I can't believe that anybody would choose to sleep outside on a night like this
if they had other options. You're literally putting your life at risk of dying
of hypothermia.
Some fools like Cruella Braverman, the former Tory British
Home Secretary, would have us believe that being homeless is a lifestyle
choice. It might be for the odd individual, but make no mistake, homelessness
can happen to anybody.
I think many of us in Britain could learn a great
deal about British society from reading the novels of Charles Dickens. When
Dickens wrote 'Our Mutual Friend'
during 1864-5, starvation, want and neglect, claimed more lives over the course
of any given year, than the later Jack the Ripper Whitechapel murders did, over
a period of three years. It wasn't unusual to find people dead in the streets
of London.
The theme of food and hunger pervades throughout
much of Victorian literature. While half the Victorian population subsisted on
almost nothing, the other half, as V.S. Pritchett noted, was "disgustedly overfed." The Victorian
upper classes, enjoyed the luxury of eating fifteen-dish meals. The wealthiest
of Victorians often believed that the poor had only themselves to blame for
their pitiful existence and shouldn't be helped or they were indifferent.

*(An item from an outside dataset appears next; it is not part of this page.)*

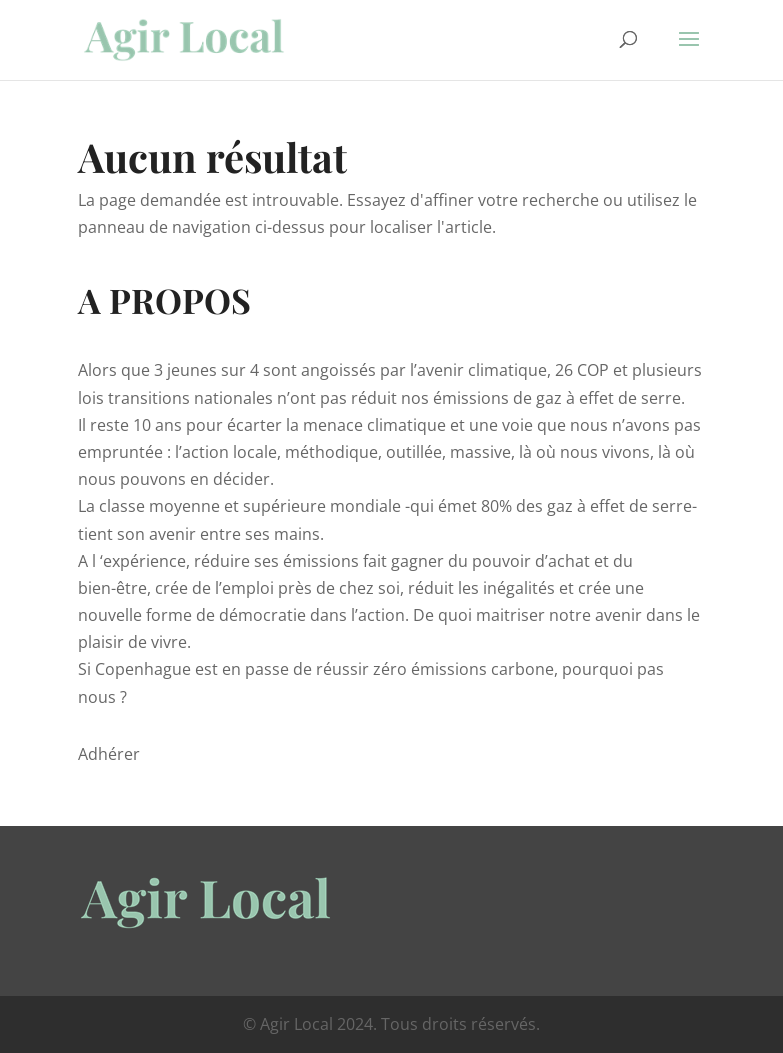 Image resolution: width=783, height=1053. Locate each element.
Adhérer (109, 754)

In Our Mutual Friend, Dickens satirizes the English
middle-classes through the character of John Podsnap, a rich, pompous,
self-satisfied complacent upper-class Englishman. 'Podsnappery' has come to symbolise smugness and complacency and a
refusal to recognise unpleasant facts. It needs to be rooted out like knotweed and disposed of.
In Britain, we're still living with the legacy of
much Victorian thinking about sturdy beggars and the deserving and undeserving
poor. There is a great deal of Podsnappery about. Braverman could easily have
fallen out of the pages of a Dickens novel.